Only six markets worldwide are trading above their 2007 highs, and all of them can be classified as “frontier,” per a recent piece from the Wall Street Journal:
Tunisia, the tiny African nation south of Italy, has been the best performing stock market since 2007. The Tunindex, a 12-year-old index of 45 stocks, is trading 81% above its high for that year, and is up 15% for 2010. Sri Lanka is up 53% since 2007 and 36% this year. The other four comprise Venezuela, Colombia and Chile— Latin American countries benefiting from a rush to commodity-rich emerging markets—and Indonesia.
The tally of performances demonstrates just how much investors have been favoring emerging markets, and the extent to which they have been willing to delve into frontier markets.
Emerging market mutual and hedge funds saw inflows of $17.3 billion in the first half of 2010, while frontier markets saw $780 million incoming. Fund managers, the theory goes, are increasingly turning their attention to such markets if for no other reason that growth rates there are expected to vastly outperform those in developed countries.
The true test, of course, will be the viability of any long-term paradigm shift.

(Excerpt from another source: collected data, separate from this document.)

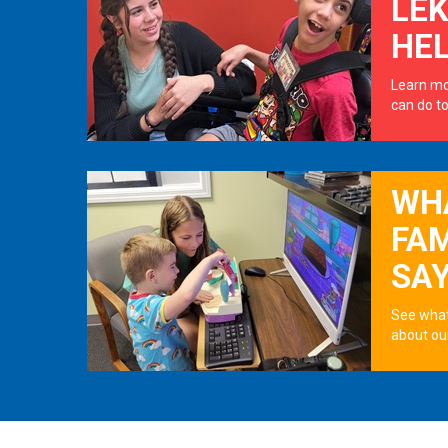
LE
HE
Learn mo
can do to
WH
FAM
SA
See what
about ou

Are money managers merely opportunistically seeking short term alpha, or are these shifts the beginning stages of a more concerted, long-term effort at mirroring what many observers predict will be a fundamental change and rebalancing in global finance whereby the relative fiscal strength of developing markets is reflected in higher exchange rates and greater consumption and foreign investment, fueling in turn a virtuous cycle and greater liquidity in their risky assets?
In a recent interview with Reuters (video linked herein), Timothy Drinkall, a portfolio manager for Morgan Stanley’s Frontier Emerging Markets Fund (NYSE:FFD) touts investing in Bangladesh, a country Drinkall’s fund has had exposure to for over two years, while the MSCI just added it to their Frontier Markets Index (at 1.8%) this past May. Drinkall opines that Bangaldesh is at “the very early stages of an investment boom” and is thus the anti-Vietnam, an economy he feels will struggle to grow in the near-term like it has for the past decade. While Bangladesh’s economy is roughly the same size as Vietnam’s, its FDI/capita is strongly lagging at $95 versus 6.5. Moreover, Drinkall argues, its banking system in particular is vastly “underpenetrated,” with total loans/GDP in the 40-45% range, versus Vietnam’s 2009 reading of 142%, and most firms are correspondingly underleveraged. A quick look at FFD’s makeup finds Bangladesh’s Brac Bank, in its Top 25 holdings. Aside from being overweight Bangaldesh, Drinkall is also bullish on Saudi Arabia, Nigeria, Kenya, Lebanon and Argentina from an overall, top-down standpoint.